Perhaps even more important, China continues to carry forward a vast military buildup which it refuses to explain or to ventilate. No enemy has been identified, for the obvious reason there is none apparent to any other world strategic circles. But China’s armaments binge is leading to a growing arms race which none of her Asian neighbors need, especially faced with a yet to be determined period of economic downturn.

In the so-called diplomatic arena, Beijing refuses to use its leverage through its longstanding military alliance and major trading partner relationship to halt the efforts of North Korea to acquire weapons of mass destruction. Promises to join with the three allies, Japan, South Korea and the U.S., and Russia, to achieve a peaceful settlement to the ambitions of a regime which even the Chinese have criticized privately as retrograde have turned into empty rhetoric.

Furthermore, China is pursuing an aggressive and reckless policy by sending its submarines into Japanese territorial waters and playing tag with American warships, creating incidents with American intelligence activities on the high seas, supplying weapons – and political support at the UN Security Council – for the worst pariah regimes such as Burma, Sudan, Iran and Zimbabwe. It continues a missiles buildup opposite Taiwan even though a newly elected Taiwanese administration has made extensive concessions to Beijing demands for more direct intercourse.

The repression of political dissidents in China is as fierce as ever before. Not only do the ethnic minorities in Tibet and Singkiang continue to suffer bitter and almost haphazard suppression, but the regime literally assigns ten of thousands of personnel and untold financial resources to a pursuit of high tech methods of fighting expressions of dissent in electronic communications. Despite the network of official propaganda, word reaches the outside world of naked barbarism such as the selling of human body parts of imprisoned political dissidents.

This is far from a complete list of transgressions of “peaceful rising”. It’s where the Obama Administration finds itself along with so many other difficult domestic and foreign problems.

Sec. of State Hillary Clinton made her trip to East Asia – and especially to China – her first official overseas mission. But the stopover in Beijing, perhaps inevitably as the first intercourse with officialdom there, was filled with little more than the old clichés of American China policy — strikingly enough not that different for an Obama Administration which appears dedicated if nothing else to negating what was done by the Bush team.
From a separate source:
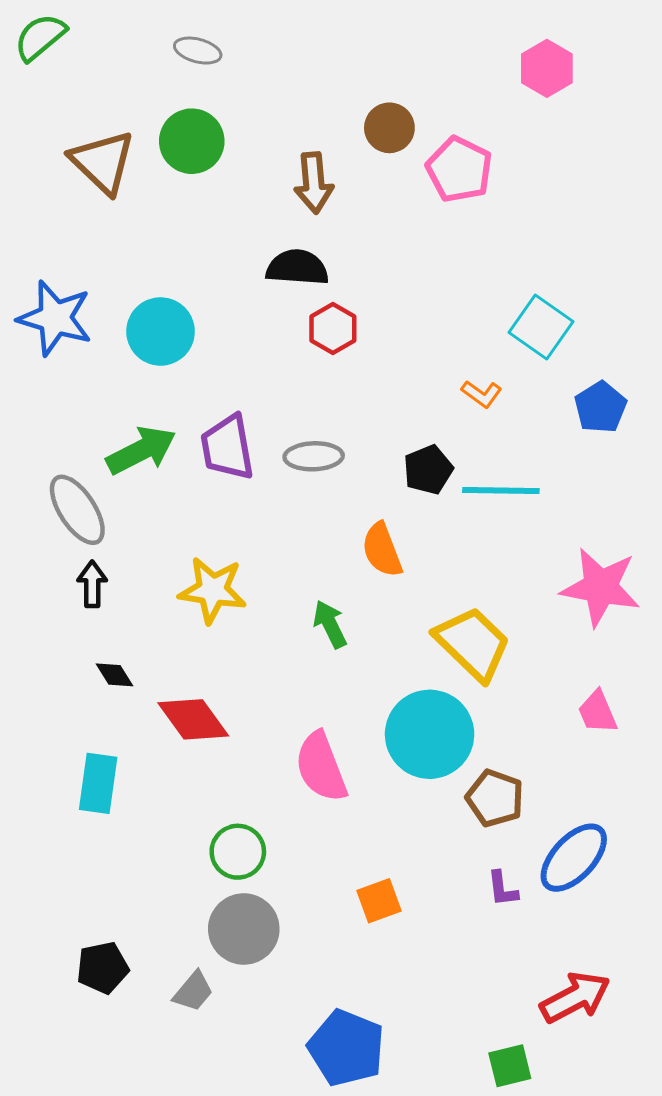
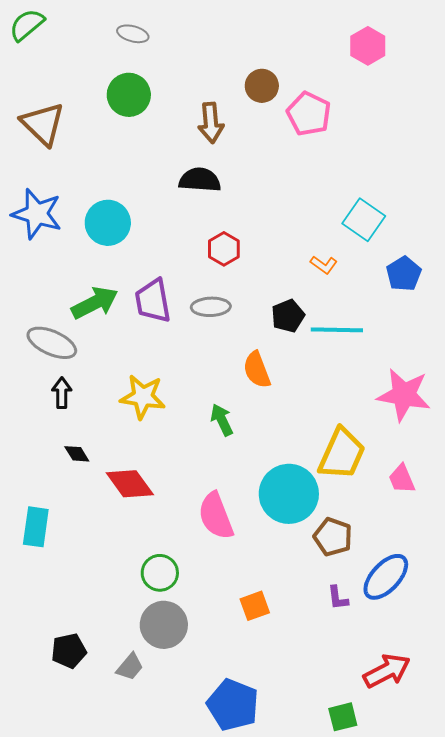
brown triangle: (103, 162) -> (43, 124), moved
red hexagon: (333, 328) -> (224, 249), moved
gray ellipse: (77, 510) -> (52, 343), turned -33
yellow trapezoid: (473, 644) -> (342, 454), moved, turned 70
cyan rectangle: (98, 783) -> (36, 527), moved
However, China remains at the forefront of American foreign policy considerations. Recent advances in Chinese weaponry – particularly in the growth of its naval forces – presents the Obama Administration with a stark conundrum. Having announced proposed cutbacks in defense spending in the face of new requirements – which Obama himself has highlighted – in Afghanistan, Washington policymakers can no longer avoid the question of whether Beijing is, indeed, a stakeholder.

Historical parallels are worthless for the most part. But the determined effort [including some in the U.S. Navy establishment] to avoid the implications of the Chinese military buildup – whatever the intentions of the regime that can be deduced – recalls all too strongly the years leading up to Pearl Harbor.